The budget and Italy's pensions

Bill seeks to spur early retirement

(ANSA) - Rome, November 4 - The Italian government's economic team, led by Tommaso Nannicini, released a 32-page document on Friday to explain how retirement will change based on provisions in the country's 2017 budget bill.
    Here is a simplified overview of the measures: - VOLUNTARY EARLY RETIREMENT: Can be requested at 63 years of age and 20 years of contributions; is a loan until retirement age for which the cost is borne by the worker. The rate on net pension for each year of early retirement can reach up to 5.5% of the retirement once retirement age is reached. The loan must be paid back within 20 years. In the event of premature death, insurance covers the cost. There are no cuts for pension transfer to a spouse upon death, nor is any collateral required to secure the loan. On a net pension of 1,286 euros per month and a request of 85%, the rate for three years of early retirement should be 208 euros (there are tax breaks) for 13 months. - SOCIAL EARLY RETIREMENT: The needy can request a social early retirement at 63 years old and 30 years of contributions if unemployed or disabled (with a disability level of at least 74%) and 36 years of contributions if involved in particularly onerous activities (for at least six years). INPS social security agency sends a direct money transfer equal to the pension amount certified at the time of the request (but for 12 months) if less than 1,500 euros gross. The payment is taxed as dependent work and therefore the net amount is greater than an equivalent pension. According to an example in the tables contained in the government's document, with a gross pension of 1,000 euros (865 euros net), the net earnings bridge is 899 euros.
    - COMPANY EARLY RETIREMENT: The requirements are the same as those of the voluntary early retirement (63 years of age and 20 years of contributions) as well as the base financial conditions, but the contribution is disbursed by the company in order to lower the rate on the future pension at the time of retirement age. With a gross monthly pension of 1,000 euros, an early retirement requested at 95% of the net pension and a three-year advance, the company contribution would total 43,505 euros. The contribution would increase to 70,283 euros in the case of a gross pension of 1,615 euros (net 1,286 euros).

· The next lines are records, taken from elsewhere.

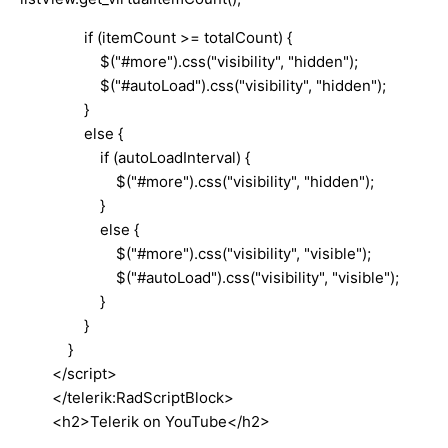
if (itemCount >= totalCount) {
$("#more").css("visibility", "hidden");
$("#autoLoad").css("visibility", "hidden");
}
else {
if (autoLoadInterval) {
$("#more").css("visibility", "hidden");
}
else {
$("#more").css("visibility", "visible");
$("#autoLoad").css("visibility", "visible");
}
}
}
</script>
</telerik:RadScriptBlock>
<h2>Telerik on YouTube</h2>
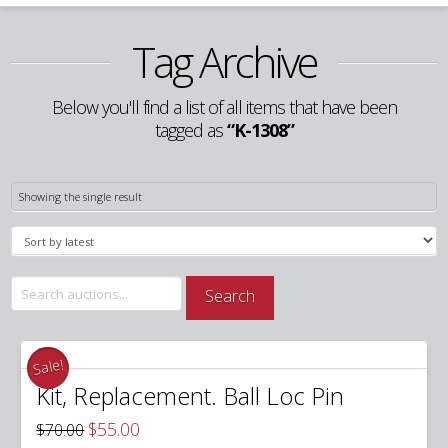
Tag Archive
Below you'll find a list of all items that have been
tagged as
“K-1308”
Showing the single result
Search
Search
for:
Sale!
Kit, Replacement. Ball Loc Pin
Original
Current
$
55.00
$
70.00
price
price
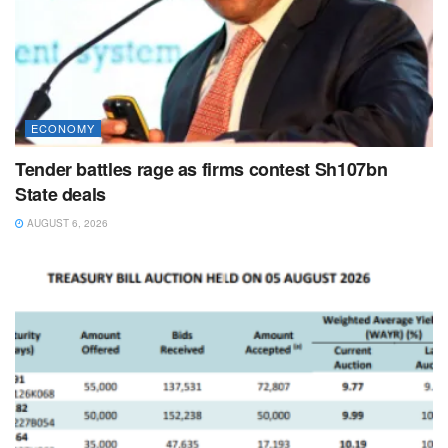
ECONOMY
Tender battles rage as firms contest Sh107bn
State deals
AUGUST 6, 2026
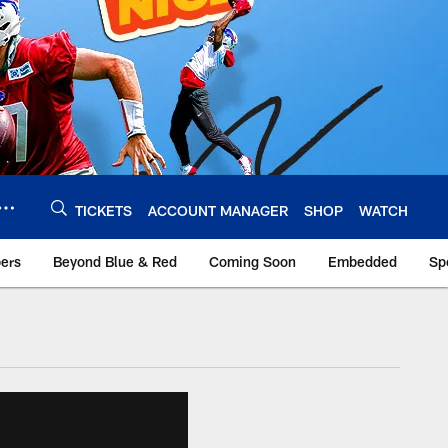
TICKETS
ACCOUNT MANAGER
SHOP
WATCH
bers
Beyond Blue & Red
Coming Soon
Embedded
Sp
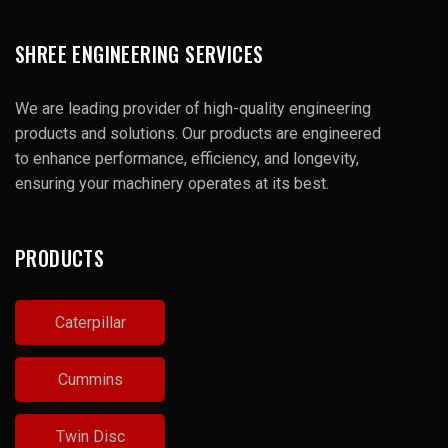
SHREE ENGINEERING SERVICES
We are leading provider of high-quality engineering
products and solutions. Our products are engineered
to enhance performance, efficiency, and longevity,
ensuring your machinery operates at its best.
PRODUCTS
Caterpillar
Cummins
Twin Disc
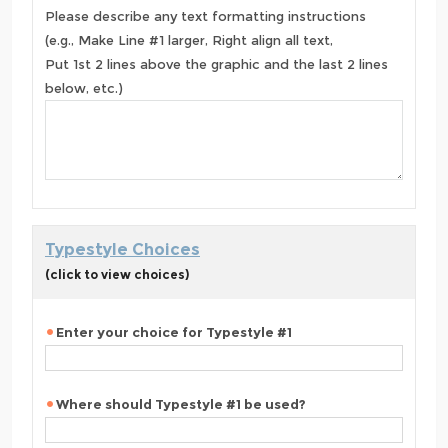
Please describe any text formatting instructions
(e.g., Make Line #1 larger, Right align all text,
Put 1st 2 lines above the graphic and the last 2 lines
below, etc.)
Typestyle Choices
(click to view choices)
Enter your choice for Typestyle #1
Where should Typestyle #1 be used?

    - TEMPORARY INTEGRATIVE INCOME (RITA): As an early retirement part or all of the accumulated capital can be used to obtain a monthly income for up to 36 months prior to retirement age.
    Taxation is between 9% and 15%. With an accumulated capital of 27,539 euros (98 euros a month to receive starting at retirement age) the worker can decide whether to use the money for a year of RITA advance (1,950 euros a month), for two years (975 per month), or three years (650 euros a month). - EARLY WORKERS: For those who deposited at least 12 months of contributions prior to 19 years of age, penalties are eliminated on retirement for those who retire before 62 years old.
    Retirement can be requested with 41 years of contributions if unemployed, disabled, or if work performed was particularly onerous or strenuous, including nursing and obstetric shift work as well as nursery school teaching.
    - NO-TAX AREA EXTENDED: The earnings range for non-taxable income is extended to 8,125 euros annually, including for retirees with less than 75 years of age.
    - INCREASE AND EXTENSION OF 'FOURTEENTH-MONTH SALARY': For retirees with a total personal income less than two times the minimum (2,125,000 pensioners up to 1.5 times the minimum, 1,250,000 between 1.5 and 2 times the minimum). Those who have income up to 1.5 times the minimum (about 750 euros) who now receive variable amounts between 336 and 504 euros in a one-time payment, according to the contributions paid, will have a 30% increase (the 14th-month will be between 437 and 655 euro once a year). Those with incomes between 1.5 and 2 times the minimum (between 750 and 1,000 euros) will have a 14th-month payment for the first time, but with the prior amounts.